Kant, por ejemplo, argumentaba que ciertas cosas (como el arte o la cultura) tienen valor porque son un fin en sí mismas, no porque sirvan a algún propósito externo como la actividad económica, “el arte por el arte”, como comúnmente se entiende. Desde esta noción, poner a la cultura al servicio del turismo es y ha sido un reduccionismo ramplón.
Esto puede entenderse como cierto, porque, históricamente, las civilizaciones no se construyeron para atraer turistas. El turismo es un fenómeno relativamente reciente que surge con la modernidad, la movilidad y la globalización. Las grandes civilizaciones, desde las antiguas hasta las contemporáneas, construyeron sus identidades culturales por medio de procesos históricos, religiosos, políticos y artísticos autónomos. Por ello que el integrar la cultura bajo el paraguas del turismo, se corre el riesgo de desvirtuar estos logros históricos, reduciéndolos a meros atractivos visuales o comerciales.

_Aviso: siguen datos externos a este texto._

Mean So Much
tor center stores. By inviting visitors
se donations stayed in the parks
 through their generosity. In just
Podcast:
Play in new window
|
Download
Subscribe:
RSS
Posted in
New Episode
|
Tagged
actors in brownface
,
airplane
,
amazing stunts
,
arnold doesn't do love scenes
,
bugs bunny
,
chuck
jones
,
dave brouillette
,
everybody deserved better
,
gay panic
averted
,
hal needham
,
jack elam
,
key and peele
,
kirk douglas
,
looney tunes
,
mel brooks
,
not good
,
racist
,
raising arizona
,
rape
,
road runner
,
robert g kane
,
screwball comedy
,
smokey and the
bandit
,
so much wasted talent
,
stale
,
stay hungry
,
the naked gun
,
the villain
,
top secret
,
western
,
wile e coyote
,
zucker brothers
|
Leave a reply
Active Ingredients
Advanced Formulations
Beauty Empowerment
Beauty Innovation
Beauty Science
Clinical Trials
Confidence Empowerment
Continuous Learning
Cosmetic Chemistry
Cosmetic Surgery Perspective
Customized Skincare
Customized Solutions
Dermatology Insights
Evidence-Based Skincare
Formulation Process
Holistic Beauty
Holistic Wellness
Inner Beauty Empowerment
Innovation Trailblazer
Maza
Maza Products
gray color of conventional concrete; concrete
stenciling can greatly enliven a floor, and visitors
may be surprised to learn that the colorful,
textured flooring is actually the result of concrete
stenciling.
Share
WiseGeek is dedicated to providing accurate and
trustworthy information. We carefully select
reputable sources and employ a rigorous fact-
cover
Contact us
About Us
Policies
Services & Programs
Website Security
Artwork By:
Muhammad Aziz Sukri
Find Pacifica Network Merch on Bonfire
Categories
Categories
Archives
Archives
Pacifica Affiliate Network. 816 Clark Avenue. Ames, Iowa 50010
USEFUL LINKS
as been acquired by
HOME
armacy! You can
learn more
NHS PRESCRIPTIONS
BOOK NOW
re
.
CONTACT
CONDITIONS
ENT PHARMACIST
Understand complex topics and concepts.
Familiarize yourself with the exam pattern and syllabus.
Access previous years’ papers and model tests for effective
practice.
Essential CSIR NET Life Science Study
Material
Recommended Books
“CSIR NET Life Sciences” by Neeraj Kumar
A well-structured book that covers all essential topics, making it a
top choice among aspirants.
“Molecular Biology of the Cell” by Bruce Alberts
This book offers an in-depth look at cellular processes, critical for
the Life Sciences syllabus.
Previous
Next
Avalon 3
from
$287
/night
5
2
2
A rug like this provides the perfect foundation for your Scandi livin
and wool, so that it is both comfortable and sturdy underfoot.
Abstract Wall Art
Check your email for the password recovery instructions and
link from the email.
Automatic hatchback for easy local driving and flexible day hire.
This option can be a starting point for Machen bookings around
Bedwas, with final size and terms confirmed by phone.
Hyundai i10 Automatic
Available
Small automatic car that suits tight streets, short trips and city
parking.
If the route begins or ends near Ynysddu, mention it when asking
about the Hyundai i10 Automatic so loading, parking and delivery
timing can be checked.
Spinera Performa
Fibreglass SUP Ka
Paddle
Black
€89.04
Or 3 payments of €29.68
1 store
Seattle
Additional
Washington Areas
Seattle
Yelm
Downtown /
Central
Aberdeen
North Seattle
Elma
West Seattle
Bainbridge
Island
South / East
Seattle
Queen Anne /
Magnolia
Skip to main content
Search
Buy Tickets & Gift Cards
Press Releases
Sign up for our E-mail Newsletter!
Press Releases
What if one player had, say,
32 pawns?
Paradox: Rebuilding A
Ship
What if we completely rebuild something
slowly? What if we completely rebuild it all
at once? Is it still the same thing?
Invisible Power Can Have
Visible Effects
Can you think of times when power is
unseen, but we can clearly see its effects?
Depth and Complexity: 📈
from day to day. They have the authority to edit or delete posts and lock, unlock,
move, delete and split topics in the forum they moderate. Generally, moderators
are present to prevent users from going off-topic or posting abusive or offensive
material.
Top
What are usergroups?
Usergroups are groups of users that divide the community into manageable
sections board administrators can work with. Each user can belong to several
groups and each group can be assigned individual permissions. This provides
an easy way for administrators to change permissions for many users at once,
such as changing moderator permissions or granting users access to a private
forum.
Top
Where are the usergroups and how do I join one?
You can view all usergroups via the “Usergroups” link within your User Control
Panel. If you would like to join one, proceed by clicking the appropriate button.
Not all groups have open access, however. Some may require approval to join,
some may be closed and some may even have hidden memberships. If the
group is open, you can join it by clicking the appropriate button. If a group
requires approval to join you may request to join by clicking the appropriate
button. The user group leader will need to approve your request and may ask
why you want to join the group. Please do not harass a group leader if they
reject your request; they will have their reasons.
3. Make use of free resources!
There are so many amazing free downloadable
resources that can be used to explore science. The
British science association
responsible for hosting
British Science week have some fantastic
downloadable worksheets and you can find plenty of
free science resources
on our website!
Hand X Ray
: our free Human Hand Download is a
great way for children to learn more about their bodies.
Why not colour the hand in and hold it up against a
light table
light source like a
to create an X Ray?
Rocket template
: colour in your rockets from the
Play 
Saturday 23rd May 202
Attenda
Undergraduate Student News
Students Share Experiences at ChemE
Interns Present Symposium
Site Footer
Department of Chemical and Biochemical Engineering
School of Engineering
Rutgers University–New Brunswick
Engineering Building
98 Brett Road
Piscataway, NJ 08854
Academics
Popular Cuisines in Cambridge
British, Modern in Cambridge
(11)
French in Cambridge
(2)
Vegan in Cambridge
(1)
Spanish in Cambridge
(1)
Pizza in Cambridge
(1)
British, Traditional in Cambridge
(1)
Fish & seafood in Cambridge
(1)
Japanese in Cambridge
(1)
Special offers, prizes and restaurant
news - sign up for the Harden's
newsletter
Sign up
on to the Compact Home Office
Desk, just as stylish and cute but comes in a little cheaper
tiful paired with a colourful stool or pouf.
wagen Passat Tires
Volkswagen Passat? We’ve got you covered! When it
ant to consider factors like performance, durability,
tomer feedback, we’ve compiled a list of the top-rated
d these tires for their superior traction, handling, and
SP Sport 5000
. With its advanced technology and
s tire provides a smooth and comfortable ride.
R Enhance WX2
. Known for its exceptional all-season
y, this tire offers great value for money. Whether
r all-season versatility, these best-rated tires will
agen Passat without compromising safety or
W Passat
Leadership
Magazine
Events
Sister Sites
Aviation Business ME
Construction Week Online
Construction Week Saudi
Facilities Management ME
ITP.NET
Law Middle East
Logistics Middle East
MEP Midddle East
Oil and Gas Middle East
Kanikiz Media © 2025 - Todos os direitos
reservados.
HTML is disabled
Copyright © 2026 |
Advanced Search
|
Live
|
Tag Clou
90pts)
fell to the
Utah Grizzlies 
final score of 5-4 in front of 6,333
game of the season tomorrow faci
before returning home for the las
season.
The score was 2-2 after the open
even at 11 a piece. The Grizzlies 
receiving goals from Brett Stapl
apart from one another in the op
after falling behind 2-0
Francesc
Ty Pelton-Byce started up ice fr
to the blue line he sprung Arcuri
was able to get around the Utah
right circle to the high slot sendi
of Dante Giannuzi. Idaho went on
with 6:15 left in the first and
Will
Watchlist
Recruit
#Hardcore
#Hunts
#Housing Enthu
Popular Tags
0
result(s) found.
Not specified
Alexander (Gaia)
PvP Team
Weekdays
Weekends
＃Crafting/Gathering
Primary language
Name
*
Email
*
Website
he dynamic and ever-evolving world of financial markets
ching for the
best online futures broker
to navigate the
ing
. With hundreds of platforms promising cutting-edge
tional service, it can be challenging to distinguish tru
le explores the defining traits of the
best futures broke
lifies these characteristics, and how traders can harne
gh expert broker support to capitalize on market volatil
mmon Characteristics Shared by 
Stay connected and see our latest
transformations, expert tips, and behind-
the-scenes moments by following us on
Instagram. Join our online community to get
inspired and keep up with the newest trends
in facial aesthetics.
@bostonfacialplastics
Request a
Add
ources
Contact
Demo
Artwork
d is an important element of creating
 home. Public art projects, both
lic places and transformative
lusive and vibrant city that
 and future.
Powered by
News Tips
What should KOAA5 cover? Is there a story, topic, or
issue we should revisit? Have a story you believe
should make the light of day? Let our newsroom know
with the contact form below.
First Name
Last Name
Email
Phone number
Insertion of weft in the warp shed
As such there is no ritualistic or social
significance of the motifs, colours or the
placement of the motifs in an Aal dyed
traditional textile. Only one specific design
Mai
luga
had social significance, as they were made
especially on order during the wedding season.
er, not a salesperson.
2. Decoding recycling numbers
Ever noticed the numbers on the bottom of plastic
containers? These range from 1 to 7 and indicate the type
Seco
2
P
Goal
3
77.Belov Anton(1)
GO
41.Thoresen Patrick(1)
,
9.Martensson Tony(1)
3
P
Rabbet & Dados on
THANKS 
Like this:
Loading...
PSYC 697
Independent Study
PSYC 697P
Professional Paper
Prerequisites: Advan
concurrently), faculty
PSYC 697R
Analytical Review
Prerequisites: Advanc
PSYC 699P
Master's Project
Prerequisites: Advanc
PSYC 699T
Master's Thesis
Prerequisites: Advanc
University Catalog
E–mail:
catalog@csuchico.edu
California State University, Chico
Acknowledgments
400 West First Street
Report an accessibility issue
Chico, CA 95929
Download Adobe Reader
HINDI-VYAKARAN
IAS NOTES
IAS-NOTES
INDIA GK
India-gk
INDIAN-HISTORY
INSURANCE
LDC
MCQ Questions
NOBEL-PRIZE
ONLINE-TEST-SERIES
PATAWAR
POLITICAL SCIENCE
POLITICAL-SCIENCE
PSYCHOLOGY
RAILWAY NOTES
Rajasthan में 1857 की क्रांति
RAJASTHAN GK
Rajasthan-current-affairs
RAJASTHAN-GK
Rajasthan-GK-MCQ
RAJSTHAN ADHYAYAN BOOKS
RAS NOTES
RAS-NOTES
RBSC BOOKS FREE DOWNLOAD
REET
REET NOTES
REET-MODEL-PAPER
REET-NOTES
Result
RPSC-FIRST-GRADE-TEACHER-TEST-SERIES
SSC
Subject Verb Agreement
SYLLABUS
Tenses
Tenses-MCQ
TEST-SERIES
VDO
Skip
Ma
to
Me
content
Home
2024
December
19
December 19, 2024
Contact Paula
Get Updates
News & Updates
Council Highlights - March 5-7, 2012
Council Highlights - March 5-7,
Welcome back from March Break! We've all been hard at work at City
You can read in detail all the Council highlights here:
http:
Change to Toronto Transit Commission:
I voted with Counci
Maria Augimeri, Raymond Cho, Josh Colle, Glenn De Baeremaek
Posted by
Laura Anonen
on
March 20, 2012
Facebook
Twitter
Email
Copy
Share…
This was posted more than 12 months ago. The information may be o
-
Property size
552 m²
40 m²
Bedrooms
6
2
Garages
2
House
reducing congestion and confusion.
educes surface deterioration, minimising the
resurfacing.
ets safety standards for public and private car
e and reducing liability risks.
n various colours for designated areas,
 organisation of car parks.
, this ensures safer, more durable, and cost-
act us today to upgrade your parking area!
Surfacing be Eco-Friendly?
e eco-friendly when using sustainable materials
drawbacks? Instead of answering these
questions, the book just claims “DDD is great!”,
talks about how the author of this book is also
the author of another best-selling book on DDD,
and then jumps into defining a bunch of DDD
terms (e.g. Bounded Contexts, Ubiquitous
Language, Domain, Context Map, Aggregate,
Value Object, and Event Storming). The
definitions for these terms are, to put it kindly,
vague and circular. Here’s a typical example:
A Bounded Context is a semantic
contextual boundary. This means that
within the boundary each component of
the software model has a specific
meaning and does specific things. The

Algo similar ocurre cuando la cultura se reduce a ser un simple apéndice de las secretarías de educación, lo cual es irónico, ya que la educación pública es, en realidad, un logro cultural. Desde una perspectiva histórica y antropológica, los sistemas educativos formales son uno de los mayores productos de la evolución social y cultural. Sin embargo, al igual que el turismo, la educación es solo un resultado de procesos culturales más profundos. Es decir, la cultura es el corazón que da vida a la educación como derecho, sistema e institución, no al revés.
La distinción entre educación y cultura se profundiza cuando examinamos las áreas profesionales y académicas involucradas. Es un tema incluso vocacional, puesto que la labor de un educador es muy distinta a la de un promotor cultural. Los pedagogos se especializan en cómo enseñar de manera efectiva y cómo estructurar el aprendizaje, mientras que los profesionales de la cultura están más enfocados en interpretar, conservar y difundir el legado cultural y artístico. Aunque la educación incluye una introducción a la cultura general y la enseñanza de las artes, su objetivo principal no es necesariamente la profundización en el valor simbólico y cultural de las manifestaciones humanas, sino más bien la transmisión de conocimiento general.
Además, es importante señalar que la formación en cultura suele ser menos estructurada y más flexible que la educación formal, de hecho, muchas veces adopta un papel de “educación comunitaria”. Mientras que la educación tiene currículos rígidos y programas establecidos, la cultura tiende a ser más libre y fluida, reflejando el carácter cambiante y dinámico de las sociedades. Ponerlas en un mismo molde puede llevar a la normativización de la cultura, reduciendo quizás sus características más importantes; la diversidad y la espontaneidad.
Esto también puede deberse a la combinación de algunos factores como: el deseo de ahorrar recursos, y una inclinación hacia lo rentable y superficial en lugar de lo sustancial y duradero
No obstante, este enfoque tiende a sacrificar la calidad y la profundidad de los programas culturales. Cuando, en su sentido más amplio, implica un entendimiento amplio y multidisciplinario. Por ello que resulte paradójico que estos espacios por lo general terminan con burócratas sin un contexto profesional y vocacional, que tienden a ver la cultura simplemente como algo que "se enseña" (educación) o "se exhibe" (turismo), perdiendo de vista su naturaleza dinámica y reflexiva. Esta superficialidad en la percepción del fenómeno cultural es, por irónico que parezca, un reflejo de una falta de cultura general.
Es innegable que la cultura tiene el poder de ser crítica y desafiante; cuando se la trivializa, pierde su capacidad de cuestionar y proponer alternativas. Al subordinar la cultura a intereses económicos o estatales, se corre el riesgo de silenciar su potencial subversivo como espacio de diálogo, reflexión y resistencia. Una cultura profundamente entendida y bien trabajada siempre será más valiosa y digna que cualquier versión adaptada para el turismo o simplificada para encajar en la educación. Al final, es esa riqueza intrínseca la que mantiene viva la esencia de una sociedad.